CHAPTER XV
THE PLACE OF ACTION IN FICTION
As people progress in culture there is a strong tendency more and more to consider physical action in fiction crude. This is unfortunate--and unthinking.
_Action Considered Unliterary_.--The cause, I think, is twofold. First, most of the crudest published fiction relies to a great extent on action. It is natural and illogical to construct the following syllogism:
All crude fiction is action. Crudity is poor art. Therefore action is poor art.
Second, as a race develops in civilization and culture it nearly always tends to lose vigor, drifts further and further away from physical action and more and more into ease, inactivity and softness. It also tends more and more to nicety and detail and {206} away from the elemental. Physical action is elemental and inclined to sweep nicety and detail aside. Naturally both critics and writers come to consider action crude, something behind and beneath them. Consequently, as a rule, only the lower-grade writers use much action. Consequently action stories as a whole sink to a still lower level. Consequently readers feel still more justified in considering action crude. But is it?

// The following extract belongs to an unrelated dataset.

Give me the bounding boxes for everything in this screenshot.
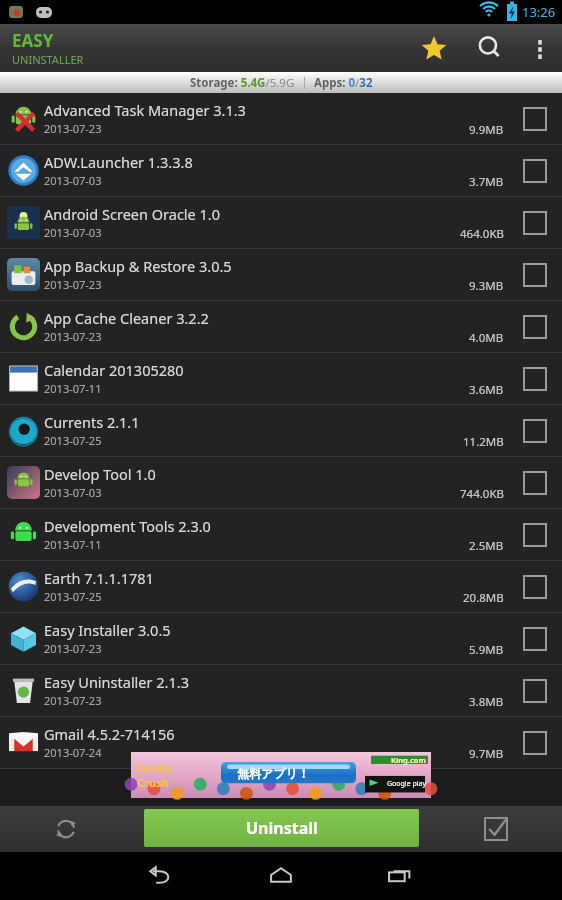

_False Culture_.--Things would be vastly simplified and improved if all who think they know what really constitutes good literature really did know. Nine out of ten have for sole standard the opinions of others. The "others" are fallible, many of them distinctly unreliable. The nine are, of course, unable to tell whose or which opinions are worth while. None of them does any real thinking of his own and most of them do not even make the attempt. There are nine of them who do not to one who does think and does know. The resulting standard is painful. Also artificial and unsound.
A sad feature is that their methods tend to unify their opinions and thus give them the preponderating influence in shaping the {207} opinions of all the people who don't pretend to know. Professional critics being comparatively few, each critic sways many sheep. Also, the sheep have been referred, rightly enough, to the _Atlantic_ as the "most literary magazine in America." They accept its standard without discrimination or understanding. If a piece of fiction is different, in any way, from the fiction of the _Atlantic_, they therefore consider it unliterary. Worst of all, many of those who judge by _Atlantic_ standards have a bare bowing acquaintance with that most excellent magazine.

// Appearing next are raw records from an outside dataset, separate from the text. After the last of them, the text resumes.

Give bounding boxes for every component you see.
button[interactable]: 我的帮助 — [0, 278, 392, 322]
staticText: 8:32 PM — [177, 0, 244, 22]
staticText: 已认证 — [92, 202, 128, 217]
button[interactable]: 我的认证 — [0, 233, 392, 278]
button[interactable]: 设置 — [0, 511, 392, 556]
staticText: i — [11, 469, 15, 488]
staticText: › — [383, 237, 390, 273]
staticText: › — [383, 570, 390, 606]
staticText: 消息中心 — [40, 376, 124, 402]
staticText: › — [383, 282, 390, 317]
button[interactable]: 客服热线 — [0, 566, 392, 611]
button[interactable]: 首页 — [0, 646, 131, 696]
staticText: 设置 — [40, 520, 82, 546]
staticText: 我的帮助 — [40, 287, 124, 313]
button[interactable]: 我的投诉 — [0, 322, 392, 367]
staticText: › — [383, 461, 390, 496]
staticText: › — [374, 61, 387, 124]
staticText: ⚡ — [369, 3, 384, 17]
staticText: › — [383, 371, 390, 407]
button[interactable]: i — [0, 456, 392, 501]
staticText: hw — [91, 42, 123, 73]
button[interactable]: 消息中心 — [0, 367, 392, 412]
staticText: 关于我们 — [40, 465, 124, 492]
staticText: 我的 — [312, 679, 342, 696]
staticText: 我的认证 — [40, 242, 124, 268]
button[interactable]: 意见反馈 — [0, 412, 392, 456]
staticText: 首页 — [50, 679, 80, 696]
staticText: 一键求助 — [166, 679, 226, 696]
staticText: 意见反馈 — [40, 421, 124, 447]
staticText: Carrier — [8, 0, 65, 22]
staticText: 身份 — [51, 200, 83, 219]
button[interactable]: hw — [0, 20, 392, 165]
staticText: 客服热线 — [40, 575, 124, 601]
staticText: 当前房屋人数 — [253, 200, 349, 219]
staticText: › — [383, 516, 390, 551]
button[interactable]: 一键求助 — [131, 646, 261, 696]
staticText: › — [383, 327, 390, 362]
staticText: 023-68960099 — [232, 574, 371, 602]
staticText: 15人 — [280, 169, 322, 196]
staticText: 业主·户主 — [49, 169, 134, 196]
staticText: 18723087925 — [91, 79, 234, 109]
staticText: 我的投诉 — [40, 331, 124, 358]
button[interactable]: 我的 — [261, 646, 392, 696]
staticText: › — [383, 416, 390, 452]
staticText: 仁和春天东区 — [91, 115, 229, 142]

Now the _Atlantic_, for all its scope and splendid humanness, in some respects savors of the library rather than of the rough world at large. Critics, being human, and being generally compelled to do a lot of criticizing, weary of the everlasting fundamentals and seek relief in attention to the niceties and curlycues, these being, also, more plentifully at hand. The sheep herded by the critics and by the _Atlantic_ "habit" naturally come to look down, way down, upon the action story.
Also, popular demand for action in fiction {208} continues strong. It is a cardinal tenet of the unliterary literary person's belief that anything popular is therefore low. I shall not be surprised if some day all fiction that interests in any way is condemned because the popular demand is for fiction that interests.

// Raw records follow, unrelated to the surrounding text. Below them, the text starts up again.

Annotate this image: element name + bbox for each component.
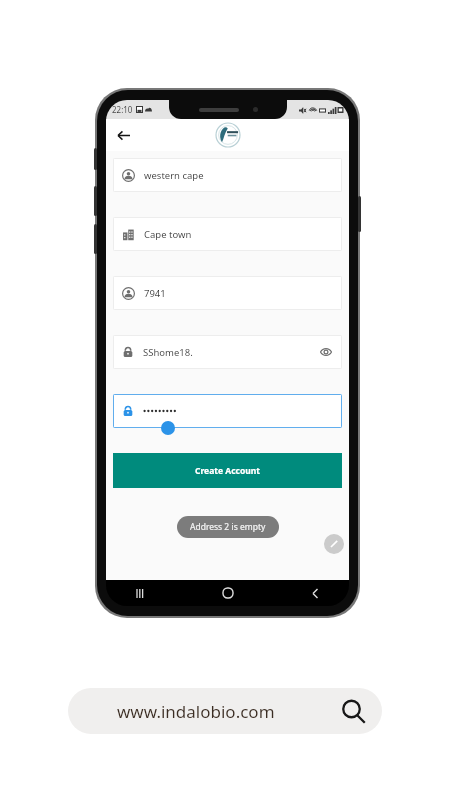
staticText: 22:10 — [112, 104, 133, 115]
button[interactable]: www.indalobio.com — [68, 688, 382, 734]
button[interactable]: Back — [112, 124, 134, 146]
button[interactable]: Edit — [324, 534, 344, 554]
button[interactable]: western cape — [113, 158, 342, 192]
button[interactable]: Create Account — [113, 453, 342, 488]
staticText: Address 2 is empty — [190, 521, 266, 533]
button[interactable] — [113, 394, 342, 428]
button[interactable]: SShome18. — [113, 335, 342, 369]
staticText: www.indalobio.com — [117, 700, 275, 723]
staticText: 7941 — [144, 287, 166, 300]
button[interactable]: Recents — [130, 583, 150, 603]
staticText: SShome18. — [143, 346, 193, 359]
button[interactable]: Cape town — [113, 217, 342, 251]
staticText: Cape town — [144, 228, 192, 241]
button[interactable]: Home — [218, 583, 238, 603]
button[interactable]: Back — [305, 583, 325, 603]
button[interactable]: Show password — [319, 345, 333, 359]
button[interactable]: 7941 — [113, 276, 342, 310]
button[interactable]: Search — [324, 688, 382, 734]
staticText: western cape — [144, 169, 204, 182]
staticText: Create Account — [195, 465, 260, 477]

Still another factor is at work. In clinging blindly to the classics as standards and models many fail to discriminate either in recognizing just which qualities in a classic entitle it to lasting place or in allowing for the difference between the time in which it was written and our own times. Some of its qualities stand forever, but in many cases other qualities lack that permanence of appeal and are very distinctly tuned to its own era. Is the verbosity of a century or two ago, or the sentimentality of the early Victorian period, in key with the spirit and genius of this century? How could it be when our whole civilization has rushed us into a hundred fold greater speed and intensity, surrounded us with a million incentives to practical activity and hurry? Railroads, steamships, trolleys, autos, modern newspapers, motion-pictures, telephones, telegraphs, {209} wireless, electricity and machinery in general, these have geared us to a far faster pace. We can no longer travel naturally in stage-coaches. _The Vicar of Wakefield_, allowing it its excellencies, is no longer geared to living man. Therefore, in that respect, it is not a classic, not permanent, should not be even a subconscious model.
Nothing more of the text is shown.